We worked on a line of hawthorn hedge at the outer limit of the landscape area, continuing on from where a previous visit had started laying the hedge. Traditionally this type of hedge laying is used to create a dense barrier to keep animal stock in its fields. A side benefit of creating such a structure is that it creates an ideal habitat for wildlife, and this was the reason for our work here.
Nick demonstrated the technique required to cut a "pleacher", a sort of hinge cut out (using a billhook) from the bottom of the plant enabling it to be bent over and staked. Before having a go ourselves, we cleared all of the small branches from each plant, up to about 5 feet high, which would allow the plant to be bent over without snagging, and we removed dead leaves and twigs from the ground around each "trunk" so that we could get to the plant where we needed to make the cut. Access was quite awkward, with the hedge being found at the bottom of a slope and fenced in, so I found some of the cutting quite difficult. It was, however, very satisfying and I think I started to get the technique after a couple of hours. I could still spend days (if not weeks) trying to get it spot on though!
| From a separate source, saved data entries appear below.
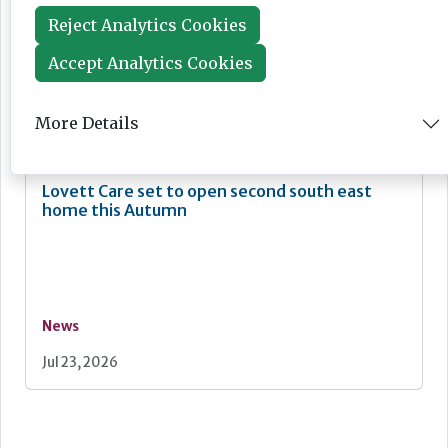
Reject Analytics Cookies
Accept Analytics Cookies
News
More Details
Jul 24, 2026
Lovett Care set to open second south east
home this Autumn
News
Jul 23, 2026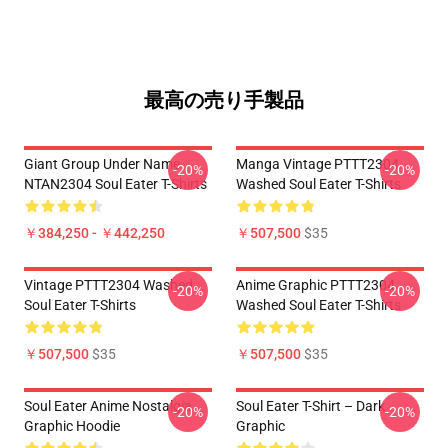
最高の売り手製品
Giant Group Under Name
Manga Vintage PTTT2304
-20%
-20%
NTAN2304 Soul Eater T-Shirts
Washed Soul Eater T-Shirts
￥384,250 - ￥442,250
￥507,500
$35
Vintage PTTT2304 Washed
Anime Graphic PTTT2304
-20%
-20%
Soul Eater T-Shirts
Washed Soul Eater T-Shirts
￥507,500
$35
￥507,500
$35
Soul Eater Anime Nostalgia
Soul Eater T-Shirt – Dark
-20%
-20%
Graphic Hoodie
Graphic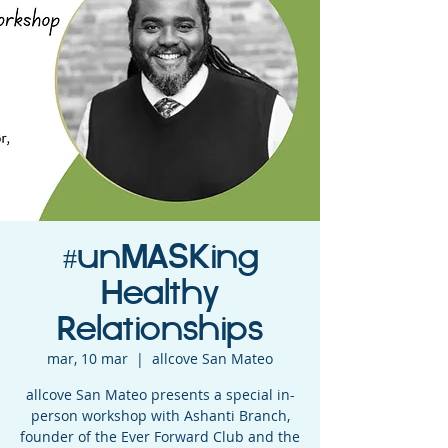
#unMASKing
Healthy
Relationships
mar, 10 mar
  |  
allcove San Mateo
allcove San Mateo presents a special in-
person workshop with Ashanti Branch,
founder of the Ever Forward Club and the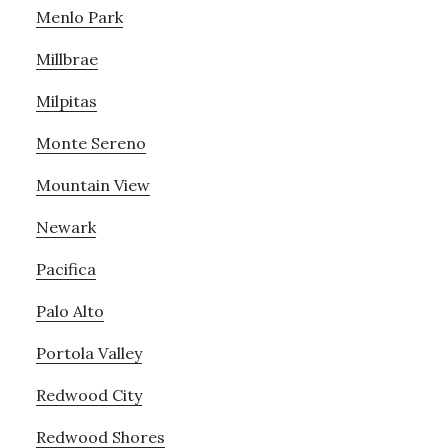
Menlo Park
Millbrae
Milpitas
Monte Sereno
Mountain View
Newark
Pacifica
Palo Alto
Portola Valley
Redwood City
Redwood Shores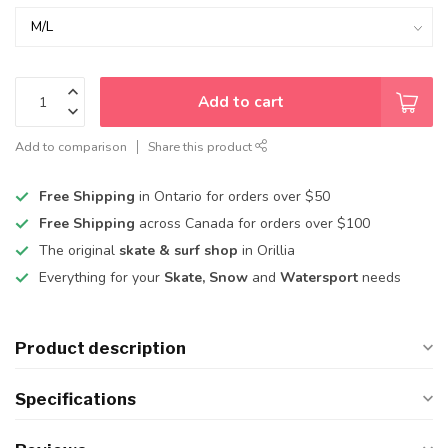
Add to cart
Add to comparison
Share this product
Free Shipping
in Ontario for orders over $50
Free Shipping
across Canada for orders over $100
The original
skate & surf shop
in Orillia
Everything for your
Skate, Snow
and
Watersport
needs
Product description
Specifications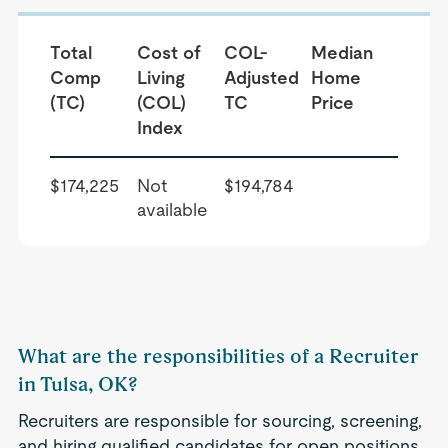
Total
Cost of
COL-
Median
Comp
Living
Adjusted
Home
(TC)
(COL)
TC
Price
Index
$174,225
Not
$194,784
available
What are the responsibilities of a Recruiter
in Tulsa, OK?
Recruiters are responsible for sourcing, screening,
and hiring qualified candidates for open positions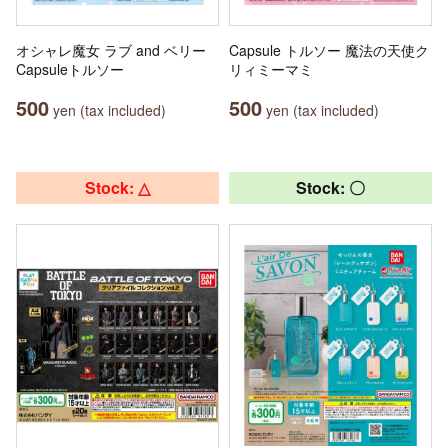
オシャレ魔女 ラブ and ベリー
Capsule トルソー 魔法の天使ク
Capsuleトルソー
リィミーマミ
500
500
yen (tax included)
yen (tax included)
Stock: △
Stock: 〇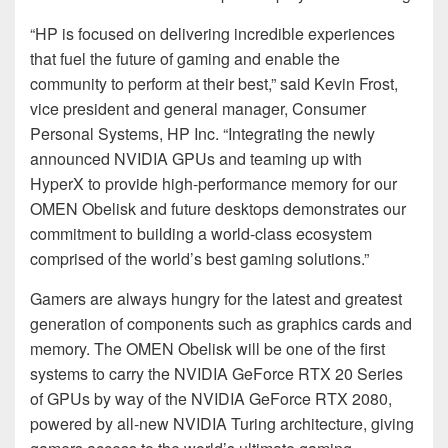
“HP is focused on delivering incredible experiences
that fuel the future of gaming and enable the
community to perform at their best,” said Kevin Frost,
vice president and general manager, Consumer
Personal Systems, HP Inc. “Integrating the newly
announced NVIDIA GPUs and teaming up with
HyperX to provide high-performance memory for our
OMEN Obelisk and future desktops demonstrates our
commitment to building a world-class ecosystem
comprised of the world’s best gaming solutions.”
Gamers are always hungry for the latest and greatest
generation of components such as graphics cards and
memory. The OMEN Obelisk will be one of the first
systems to carry the NVIDIA GeForce RTX 20 Series
of GPUs by way of the NVIDIA GeForce RTX 2080,
powered by all-new NVIDIA Turing architecture, giving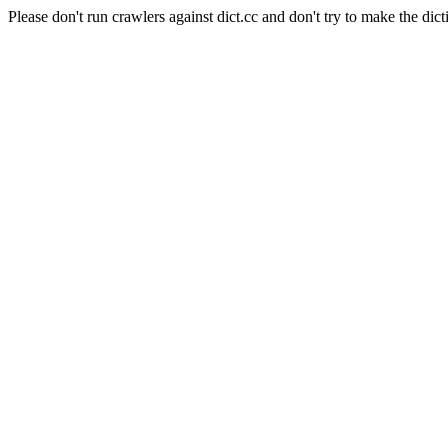
Please don't run crawlers against dict.cc and don't try to make the dict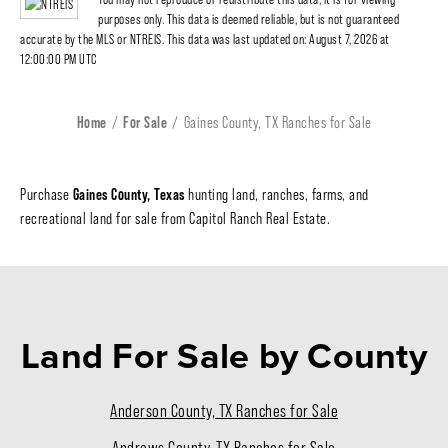
purposes only. This data is deemed reliable, but is not guaranteed
accurate by the MLS or NTREIS. This data was last updated on: August 7, 2026 at
12:00:00 PM UTC
Home
For Sale
Gaines County, TX Ranches for Sale
Gaines County, Texas
Purchase
hunting land, ranches, farms, and
recreational land for sale from Capitol Ranch Real Estate.
Land For Sale
by County
Anderson County, TX Ranches for Sale
Andrews County, TX Ranches for Sale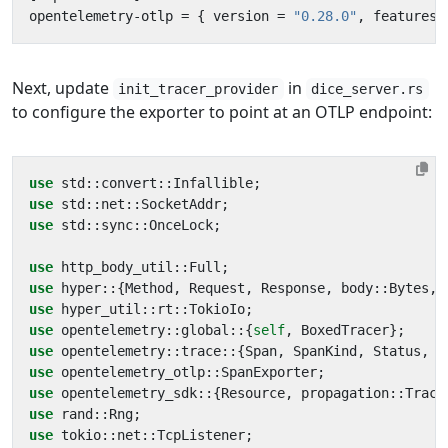
opentelemetry-otlp
=
{
version
=
"0.28.0"
,
features
Next, update
in
init_tracer_provider
dice_server.rs
to configure the exporter to point at an OTLP endpoint:
use
std
::
convert
::
Infallible
;
use
std
::
net
::
SocketAddr
;
use
std
::
sync
::
OnceLock
;
use
http_body_util
::
Full
;
use
hyper
::
{
Method
,
Request
,
Response
,
body
::
Bytes
,
use
hyper_util
::
rt
::
TokioIo
;
use
opentelemetry
::
global
::
{
self
,
BoxedTracer
};
use
opentelemetry
::
trace
::
{
Span
,
SpanKind
,
Status
,
T
use
opentelemetry_otlp
::
SpanExporter
;
use
opentelemetry_sdk
::
{
Resource
,
propagation
::
Trace
use
rand
::
Rng
;
use
tokio
::
net
::
TcpListener
;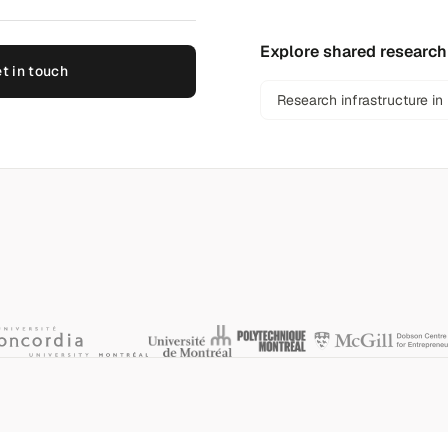
Explore shared research
t in touch
Research infrastructure in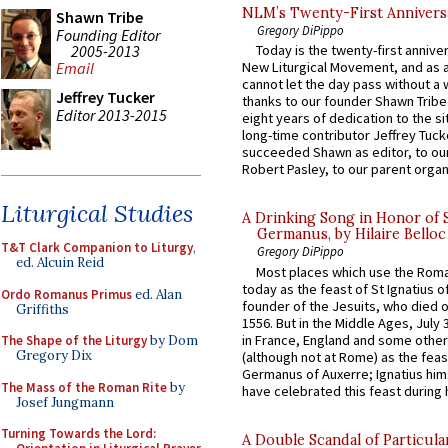
NLM’s Twenty-First Annivers
Shawn Tribe
Gregory DiPippo
Founding Editor
2005-2013
Today is the twenty-first annive
Email
New Liturgical Movement, and as 
cannot let the day pass without a 
Jeffrey Tucker
thanks to our founder Shawn Tribe 
Editor 2013-2015
eight years of dedication to the si
long-time contributor Jeffrey Tuck
succeeded Shawn as editor, to our
Robert Pasley, to our parent organi
Liturgical Studies
A Drinking Song in Honor of 
Germanus, by Hilaire Belloc
T&T Clark Companion to Liturgy
,
Gregory DiPippo
ed. Alcuin Reid
Most places which use the Rom
today as the feast of St Ignatius o
Ordo Romanus Primus
ed. Alan
founder of the Jesuits, who died o
Griffiths
1556. But in the Middle Ages, July
in France, England and some other
The Shape of the Liturgy
by Dom
Gregory Dix
(although not at Rome) as the feas
Germanus of Auxerre; Ignatius him
The Mass of the Roman Rite
by
have celebrated this feast during h
Josef Jungmann
Turning Towards the Lord:
A Double Scandal of Particula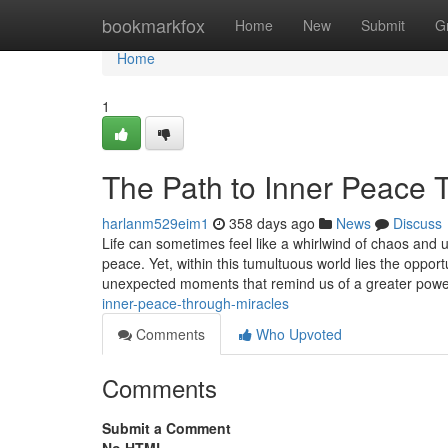
Home
bookmarkfox
Home
New
Submit
G
Home
1
The Path to Inner Peace 
harlanm529eim1
358 days ago
News
Discuss
Life can sometimes feel like a whirlwind of chaos and 
peace. Yet, within this tumultuous world lies the opport
unexpected moments that remind us of a greater pow
inner-peace-through-miracles
Comments
Who Upvoted
Comments
Submit a Comment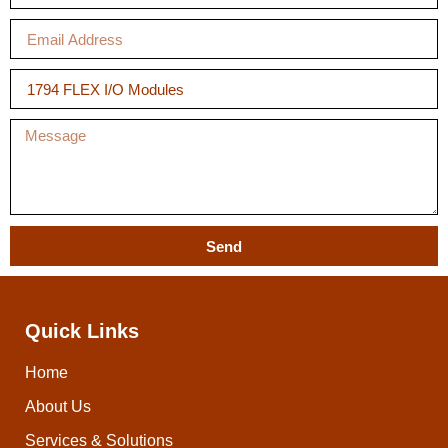
Send
Quick Links
Home
About Us
Services & Solutions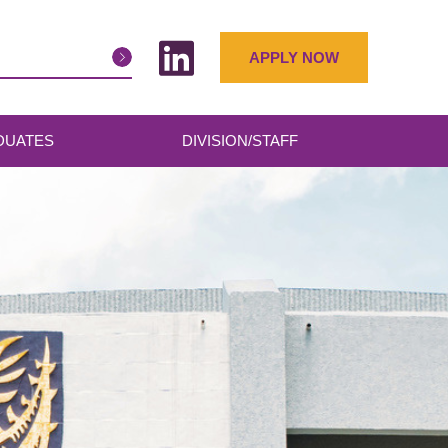
APPLY NOW
DUATES
DIVISION/STAFF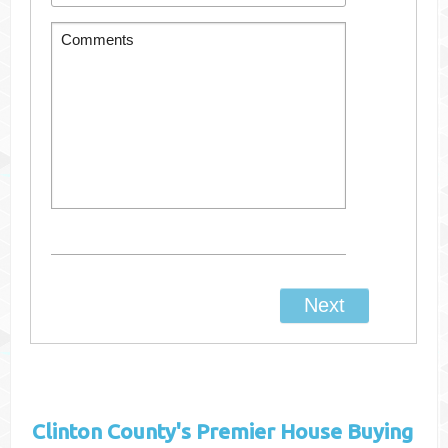
Clinton County's
Premier House Buying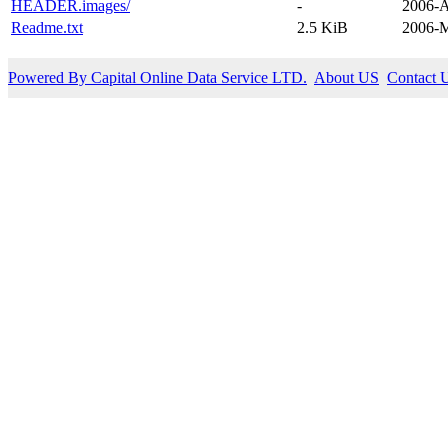
HEADER.images/
-
2006-A
Readme.txt
2.5 KiB
2006-M
Powered By Capital Online Data Service LTD.
About US
Contact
A small group used some of the trees on the site to make stakes for the hedge, but I think that most of us had a good go at making the pleachers. We managed to lay a surprising length of hedge, and it will be great to see how the plants will look in a year or so. There's still at least a couple more days before the rest of the hedge is done.
After all of the sawing and cutting of hawthorn in a tight space at the bottom of a slope I got home with slightly bruised knuckles and scratched hands, as if I'd been in a bare knuckle fight. All in a day's work!